La CEF a rendu publique lundi la lettre de Mgr Pontier datée du 22 novembre, à quelques jours du débat qui doit avoir lieu à l’Assemblée Nationale le 1er décembre.
Plus tôt cet automne, le gouvernement français a présenté une proposition de loi élargissant le délit d’entrave au monde numérique en ce qui concerne les interruptions volontaires de grossesse (IVG). Si la proposition est acceptée, elle modifierait une loi de 1993 et permettrait de condamner des sites internet pour «induire délibérément en erreur, intimider et/ou exercer des pressions psychologiques ou morales afin de dissuader de recourir à l’IVG». À quelques mois des élections présidentielles françaises, elle a donné lieu jusqu’ici à des débats acrimonieux.
Les partisans de la proposition indiquent qu’elle vise surtout des sites Web qui, sous des apparences neutres, font tout pour décourager les femmes d’opter pour l’avortement, n’hésitant pas à exercer des pressions sur elles grâce à la désinformation. Selon la ministre des Familles, Laurence Rossignol, il est temps que le gouvernement réagisse face à ces sites qui abusent des femmes en leur offrant des informations biaisées. Les sanctions prévues vont jusqu’à deux ans d’emprisonnement et une amende de 30 000 euros.
Les opposants estiment que la proposition remet en question certaines libertés fondamentales. C’est notamment le cas des évêques français.
La détresse des femmes
Selon Mgr Pontier, la loi française ne tient plus suffisamment compte de la détresse des femmes face à l’avortement, surtout depuis l’abolition plus tôt cette année du délai de réflexion d’une semaine qui était obligatoire avant une IVG.
«Autrement dit, les femmes ne trouvent plus de soutien officiel à leur questionnement en conscience», écrit le président de la CEF. Selon lui, les sites internet sont essentiels pour aider les femmes confrontées à cette réalité.
«Certains de nos concitoyens, réunis en associations, ont décidé de consacrer de leur temps, notamment par le biais des instruments numériques, à l’écoute des femmes hésitantes ou en détresse par rapport au choix possible d’avorter. Ils compensent ainsi l’absence d’organisation de ces lieux d’écoute», dit-il, affirmant que le succès populaire de ces sites démontre qu’ils répondent à un besoin.
«Bien des femmes s’adressent à ces sites après un avortement parce qu’elles ont besoin d’un lieu pour verbaliser ce qui a été vécu. D’autres persévèrent dans leur projet d’avorter, d’autres enfin décident de garder leur enfant. Cette diversité d’expression et de comportement est rendue possible par l’espace de liberté que constituent les sites mis en place. Leur positionnement incite à la réflexion, et c’est justement ce qui leur est reproché.

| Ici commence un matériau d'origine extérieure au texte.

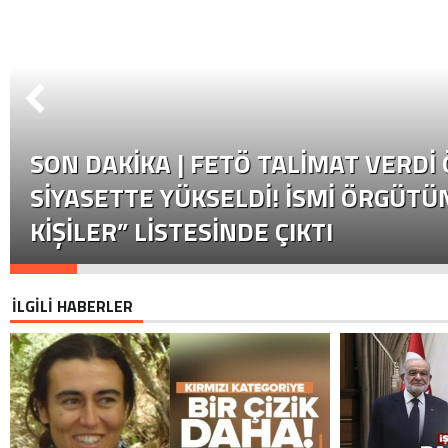
SON DAKİKA | FETÖ TALIMAT VERDI
SIYASETTE YÜKSELDI! İSMI ÖRGÜTÜN
KIŞILER” LISTESINDE ÇIKTI
İLGİLİ HABERLER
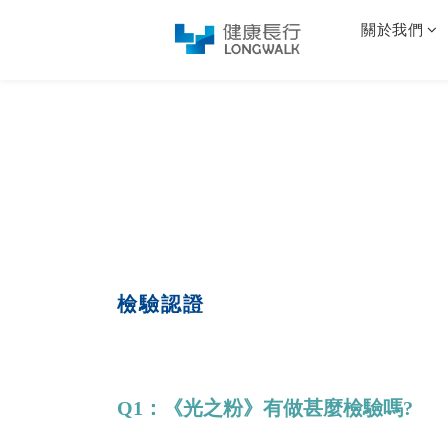
關於我們
檢驗認證
Q1：《光之粉》有做甚麼檢驗嗎?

Il faudrait qu’ils adoptent d’emblée un positionnement favorable à l’avortement. Or, un sujet si grave ne peut être enfermé dans des postures militantes», ajoute Mgr Pontier.
Droits et libertés
«Faudrait-il nécessairement exclure toute alternative à l’avortement pour être considéré comme un citoyen honnête?», demande-t-il. «Le moindre encouragement à garder son enfant peut-il être qualifié sans outrance de « pression psychologique et morale »?»
Selon l’archevêque de Marseille, l’idée même d’instaurer un délit d’entrave numérique aurait une incidence directe sur le choix des femmes, rendant l’interruption de grossesse moins «volontaire», «c’est-à-dire de moins en moins libre».
«Surtout, elle constituerait, malgré ce qu’affirment ses dépositaires, un précédent grave de limitation de la liberté d’expression sur internet. Une limitation d’autant plus grave qu’elle touche à des questions de liberté de conscience. Cela me semble être une atteinte très grave aux principes de la démocratie», s’inquiète Mgr Pontier.
Le président de la CEF termine sa lettre en demandant à François Hollande de ne pas permettre à la proposition d’«arriver à son terme».